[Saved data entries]

☆ ☆ ☆ ☆ ☆ ☆ ☆

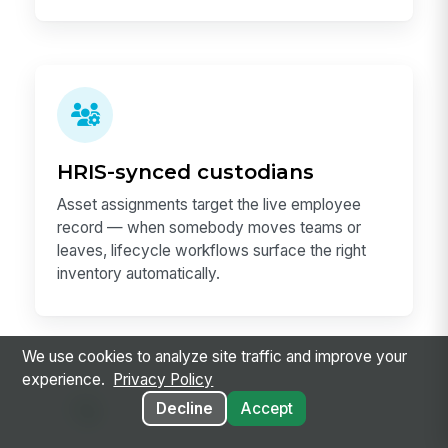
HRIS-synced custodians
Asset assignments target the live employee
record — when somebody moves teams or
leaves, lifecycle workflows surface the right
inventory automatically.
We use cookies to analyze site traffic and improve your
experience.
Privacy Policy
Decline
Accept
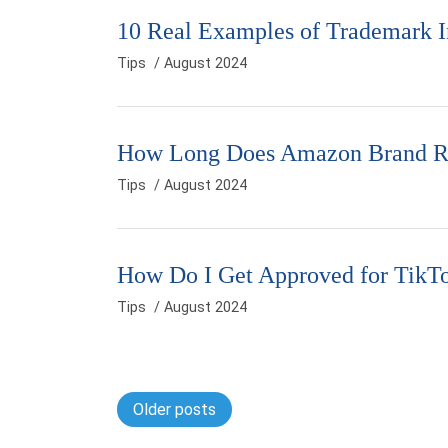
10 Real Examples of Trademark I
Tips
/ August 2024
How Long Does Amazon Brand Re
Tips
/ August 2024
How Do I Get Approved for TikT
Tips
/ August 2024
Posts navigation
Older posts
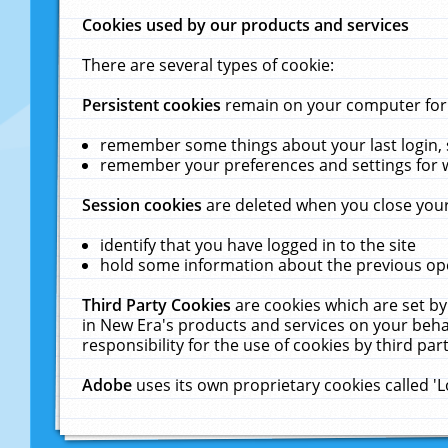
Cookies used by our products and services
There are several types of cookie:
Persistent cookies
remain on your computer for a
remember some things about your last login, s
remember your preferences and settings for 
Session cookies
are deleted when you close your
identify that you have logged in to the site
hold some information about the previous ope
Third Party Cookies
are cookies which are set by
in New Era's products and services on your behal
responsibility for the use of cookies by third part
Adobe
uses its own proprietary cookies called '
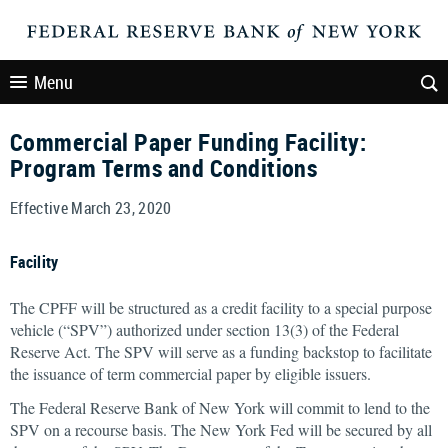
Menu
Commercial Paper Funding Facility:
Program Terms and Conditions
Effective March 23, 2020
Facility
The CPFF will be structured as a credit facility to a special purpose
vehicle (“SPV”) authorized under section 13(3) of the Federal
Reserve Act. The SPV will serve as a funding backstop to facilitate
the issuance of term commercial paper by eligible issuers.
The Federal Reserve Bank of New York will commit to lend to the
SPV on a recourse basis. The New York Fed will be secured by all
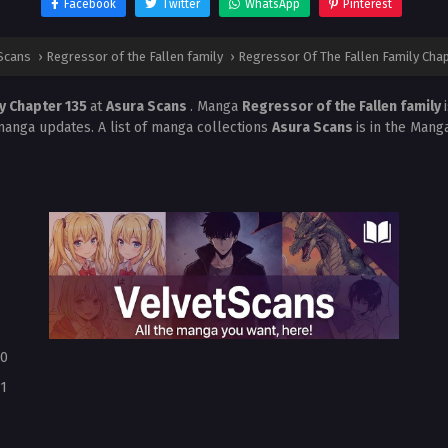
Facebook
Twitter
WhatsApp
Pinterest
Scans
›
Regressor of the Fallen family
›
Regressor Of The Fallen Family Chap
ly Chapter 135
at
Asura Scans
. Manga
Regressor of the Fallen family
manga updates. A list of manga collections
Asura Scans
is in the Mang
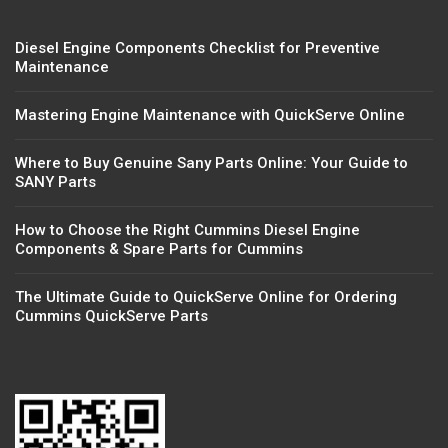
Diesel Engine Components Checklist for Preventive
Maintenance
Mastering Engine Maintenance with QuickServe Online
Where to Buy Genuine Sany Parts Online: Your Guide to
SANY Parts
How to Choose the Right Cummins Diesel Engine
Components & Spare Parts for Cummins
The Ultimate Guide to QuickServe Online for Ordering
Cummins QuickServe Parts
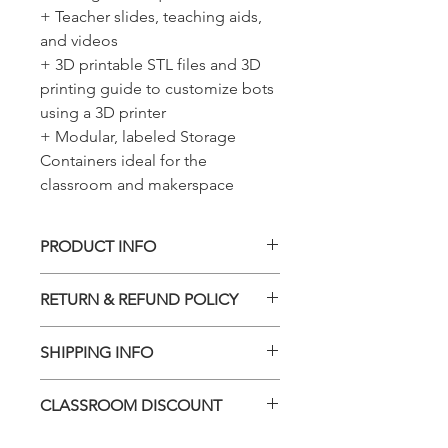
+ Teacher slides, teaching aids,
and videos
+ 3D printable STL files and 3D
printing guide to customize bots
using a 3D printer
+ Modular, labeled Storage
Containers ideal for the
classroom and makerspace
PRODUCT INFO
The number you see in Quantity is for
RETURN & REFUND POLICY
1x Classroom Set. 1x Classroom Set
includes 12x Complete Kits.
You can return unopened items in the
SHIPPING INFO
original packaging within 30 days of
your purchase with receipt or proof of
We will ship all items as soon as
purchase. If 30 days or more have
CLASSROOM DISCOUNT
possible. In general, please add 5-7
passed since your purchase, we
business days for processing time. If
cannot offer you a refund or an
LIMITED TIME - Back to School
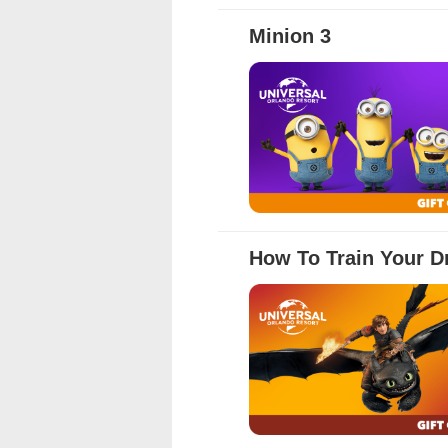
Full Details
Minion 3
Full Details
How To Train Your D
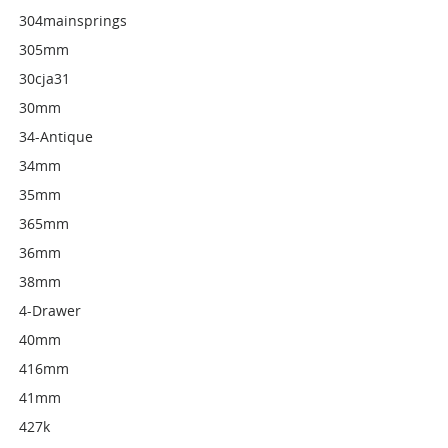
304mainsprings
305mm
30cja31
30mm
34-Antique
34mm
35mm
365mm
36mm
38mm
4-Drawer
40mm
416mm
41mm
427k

☆ ☆ ☆ ☆ ☆ ☆ ☆

* _WHAT IS REQUIRED_
Answer with a number alone. It should equal the count of lines in the entries that hold "QuickServe".

* _RESPONSE TO THIS TASK_
3